大阪府豊中市中桜塚1丁目に鎮座する神社です。

当社の創建・由緒は詳らかでありませんが、社伝によれば白鳳十二年(684年)に天武天皇が神宝、神鏡、獅子頭を奉納したといい、また同じ頃に悪疫が流行した際に「妖邪退除」の詔勅を下し当社に祈願したと伝えられています。

しかし国史においてはそのような記録は見られず、あくまで伝承に過ぎません。

当社は古く「祇園社」と称し「牛頭天王」を祀っていたことから、いつの頃か「八坂神社(祇園感神院)」(京都市東山区祇園町に鎮座)から勧請したのではないかと思われます。

一方、江戸時代中期の地誌『摂陽群談』は当社は「春日大社」(奈良市春日野町に鎮座)と関係が深かった旨を記しています。それによれば、古く「春日大社」の神職が当社の祭事を行ったといい、さらに春日山の鹿が当地へ来て当社の神前を守り、鳥居の外にある鹿塚がこれであると記しています。

当社付近は古墳時代前期および中期~後期の二期に亘って築かれた「桜塚古墳群」が分布しており、上記の「鹿塚」とはその一基だったものでしょう。

「桜塚古墳群」は44基もの古墳が確認されているものの、その大部分は宅地開発により消滅しており現在は僅かに5基が残るのみです。この内、西方に所在する「大石塚古墳」等の古墳を含む一帯はかつて当社の社領でした。

これら古墳群と当社の祭祀が直ちに結びつくととは考えにくいものの、牛頭天王が祀られる以前から当社の前身となる何らかの祭祀が行われていた可能性は考えられるかもしれません。

当地周辺を含む豊中市一帯は平安時代後期には摂関家の荘園「垂水西牧」となり、寿永二年(1183年)に摂関家から「春日大社」へ寄進されています。上記『摂陽群談』が言うように当社が「春日大社」と関係を持ったのは恐らくこれによるものでしょう。

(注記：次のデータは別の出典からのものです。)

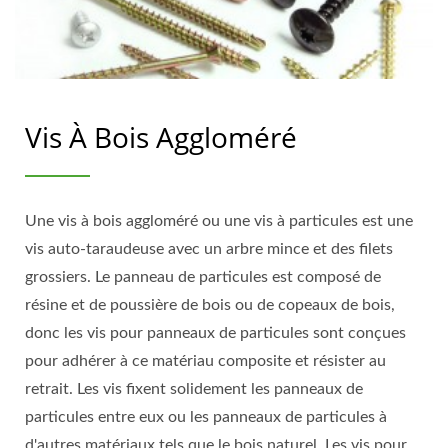
Vis À Bois Aggloméré
Une vis à bois aggloméré ou une vis à particules est une
vis auto-taraudeuse avec un arbre mince et des filets
grossiers. Le panneau de particules est composé de
résine et de poussière de bois ou de copeaux de bois,
donc les vis pour panneaux de particules sont conçues
pour adhérer à ce matériau composite et résister au
retrait. Les vis fixent solidement les panneaux de
particules entre eux ou les panneaux de particules à
d'autres matériaux tels que le bois naturel. Les vis pour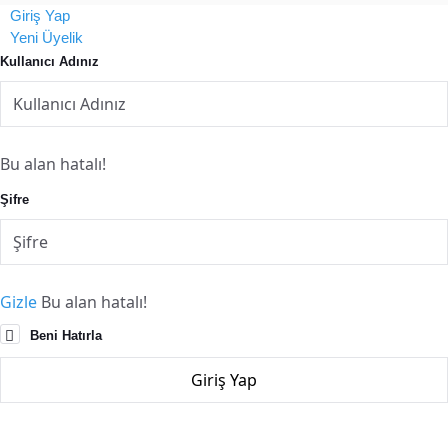
Giriş Yap
Yeni Üyelik
Kullanıcı Adınız
Bu alan hatalı!
Şifre
Gizle
Bu alan hatalı!
Beni Hatırla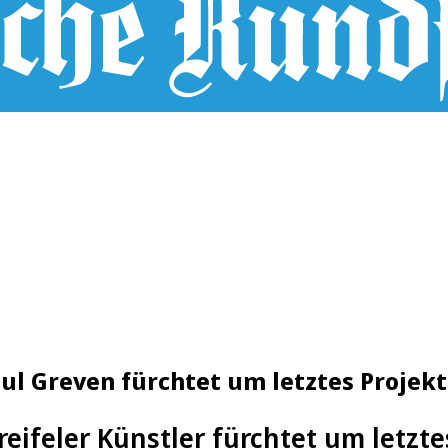
ul Greven fürchtet um letztes Projekt
eifeler Künstler fürchtet um letzte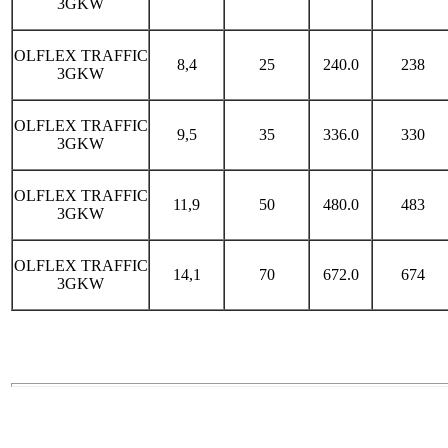
3GKW
OLFLEX TRAFFIC
8,4
25
240.0
238
3GKW
OLFLEX TRAFFIC
9,5
35
336.0
330
3GKW
OLFLEX TRAFFIC
11,9
50
480.0
483
3GKW
OLFLEX TRAFFIC
14,1
70
672.0
674
3GKW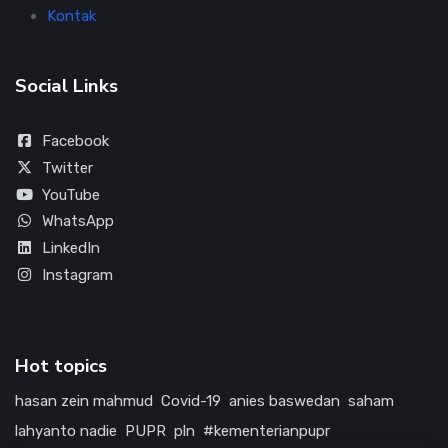
Kontak
Social Links
Facebook
Twitter
YouTube
WhatsApp
LinkedIn
Instagram
Hot topics
hasan zein mahmud
Covid-19
anies baswedan
saham
lahyanto nadie
PUPR
pln
#kementerianpupr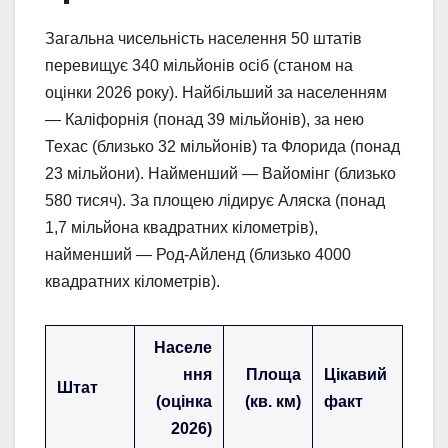
Загальна чисельність населення 50 штатів
перевищує 340 мільйонів осіб (станом на
оцінки 2026 року). Найбільший за населенням
— Каліфорнія (понад 39 мільйонів), за нею
Техас (близько 32 мільйонів) та Флорида (понад
23 мільйони). Найменший — Вайомінг (близько
580 тисяч). За площею лідирує Аляска (понад
1,7 мільйона квадратних кілометрів),
найменший — Род-Айленд (близько 4000
квадратних кілометрів).
Населе
ння
Площа
Цікавий
Штат
(оцінка
(кв. км)
факт
2026)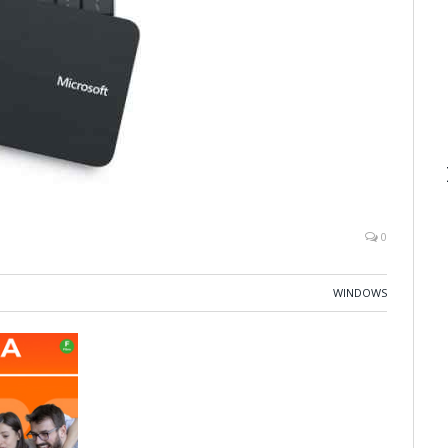
0
WINDOWS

その後室町時代には将軍足利氏から厚い崇敬を受けたといい、神領として「西牧六車荘」を寄進されています。この頃には春日大社の影響が薄れ、牛頭天王への信仰が強まっていったのかもしれません。

中世の最盛期には当地周辺はもちろん、猪名川の対岸の川辺郡までを含む72村もの産土神だったといい、極めて広い範囲を氏子とする有力な神社だったようです。

天正六年(1578年)には荒木村重の兵火に遭って焼失したものの、その後江戸時代に入って慶安五年(1652年)に社殿が再建されました。

現在残る五間社流造の本殿はこの頃のもので、貴重な建築として国指定重要文化財となっています。

『摂陽群談』によれば当時の御祭神は「素盞嗚尊」「月神」「日神」「櫛玉命」「稲田姫命」の五柱だったといい、五間社の本殿にはそのそれぞれが祀られていたのでしょう。

現在の御祭神は「須佐之男命」「櫛稲田姫」「大日孁貴女尊」「月読命」「高龗命」「天児屋根命」「住吉大神」「仁徳天皇」「菅原道真公」となっており、「櫛玉命」に相当する神が見えない一方で新たに五神が加わっています。

能勢街道と伊丹街道の交わる当地は江戸時代から大きく栄えたといい、現在も境内の周囲はアーケード商店街となっており賑わいを見せています。

 

境内の様子

当社はアーケード商店街となっている桜塚商店街に面して鎮座しています。境内入口は東側と北側があり、当記事では東側から紹介します。

桜塚商店街は「ナ」の字を左右反転した形となっており、南東側入口から西へまっすぐ進んだ先に当社の鳥居が東向きに建っています。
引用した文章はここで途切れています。